Qatar has found itself boxed in by its neighbors after Saudi Arabia, the United Arab Emirates, and Egypt enacted diplomatic and economic sanctions. The conflict between these Gulf States is mounting, and the future of the region remains uncertain. A couple of miles west, Gaza is experiencing a severe energy crisis. Residents often have less than five hours of electricity each day making normal life nearly impossible. The U.S. has experienced a shale oil boom since the mid-2000s leading the U.S. to become a major exporter of liquid natural gas. Also, The U.S. is working to move forward in establishing a more secure interconnected electricity grid system with Canada and Mexico. In President Trump’s speech on the Paris Accord, he said:

“…by 2040, compliance with the commitments put into place by the previous administration, would cut production … [of] Coal … down 86 percent.”

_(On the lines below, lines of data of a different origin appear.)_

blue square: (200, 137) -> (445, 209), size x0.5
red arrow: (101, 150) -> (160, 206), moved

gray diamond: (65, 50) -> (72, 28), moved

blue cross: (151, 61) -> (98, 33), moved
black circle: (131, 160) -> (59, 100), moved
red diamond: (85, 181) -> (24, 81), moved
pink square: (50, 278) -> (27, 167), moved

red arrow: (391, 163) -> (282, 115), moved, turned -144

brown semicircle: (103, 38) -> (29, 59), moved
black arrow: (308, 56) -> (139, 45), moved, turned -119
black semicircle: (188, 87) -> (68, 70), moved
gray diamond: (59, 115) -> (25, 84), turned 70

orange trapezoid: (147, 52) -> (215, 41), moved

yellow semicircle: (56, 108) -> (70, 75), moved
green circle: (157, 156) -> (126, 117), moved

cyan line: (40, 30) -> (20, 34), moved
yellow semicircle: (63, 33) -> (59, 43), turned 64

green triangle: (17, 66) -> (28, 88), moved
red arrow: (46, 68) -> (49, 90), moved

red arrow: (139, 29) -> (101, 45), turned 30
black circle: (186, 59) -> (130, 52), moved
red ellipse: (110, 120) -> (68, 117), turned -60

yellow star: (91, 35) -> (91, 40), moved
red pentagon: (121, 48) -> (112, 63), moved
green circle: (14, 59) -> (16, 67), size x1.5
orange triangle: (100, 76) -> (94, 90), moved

This is a crucial portion of his speech because it demonstrates not only a diversion from current factual evidence but the power in evoking a symbolic past. Published research from CGEP and other agencies have debunked the claim that the Paris Agreement is a primary driver in reducing coal production. Natural gas production and market prices are largely responsible for the decrease in coal.

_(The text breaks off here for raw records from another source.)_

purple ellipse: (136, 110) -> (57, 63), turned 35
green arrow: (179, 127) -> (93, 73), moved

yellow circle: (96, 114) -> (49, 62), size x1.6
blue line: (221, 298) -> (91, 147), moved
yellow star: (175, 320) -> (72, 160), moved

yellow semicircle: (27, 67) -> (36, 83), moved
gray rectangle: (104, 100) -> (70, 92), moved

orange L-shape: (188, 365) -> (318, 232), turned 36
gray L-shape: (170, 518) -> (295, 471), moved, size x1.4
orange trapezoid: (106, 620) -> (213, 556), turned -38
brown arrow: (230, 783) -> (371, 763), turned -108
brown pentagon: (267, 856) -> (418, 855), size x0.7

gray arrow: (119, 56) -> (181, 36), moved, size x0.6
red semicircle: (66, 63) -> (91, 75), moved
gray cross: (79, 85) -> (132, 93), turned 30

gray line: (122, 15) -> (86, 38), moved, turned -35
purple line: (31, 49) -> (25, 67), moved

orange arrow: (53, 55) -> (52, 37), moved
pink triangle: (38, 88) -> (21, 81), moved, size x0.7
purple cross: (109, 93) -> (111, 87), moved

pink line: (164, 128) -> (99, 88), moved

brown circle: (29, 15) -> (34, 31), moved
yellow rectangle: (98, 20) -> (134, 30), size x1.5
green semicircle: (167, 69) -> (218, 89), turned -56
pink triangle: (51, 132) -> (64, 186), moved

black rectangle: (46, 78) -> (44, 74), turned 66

But President Trump is not looking at science. He is looking at symbolism. It is the system of values around coal that matters to him. Coal has not only been elevated as a symbol of traditional energy in the U.S., but in an ever-changing world, it has become symbolic of an oversimplified connection to energy, identity, and development. But symbolism will not bring back lost jobs or aid in securing a sustainable energy infrastructure.

Here is a riddle:

I come in all shapes and sizes. Sometimes you can touch me, other times you can’t even see me. I can shine through the day or be shipped on a boat. But you always need me and you always use me. What am I?

 I’ll give you a couple of seconds to think of the answer. It’s energy. And it shouldn’t be overlooked.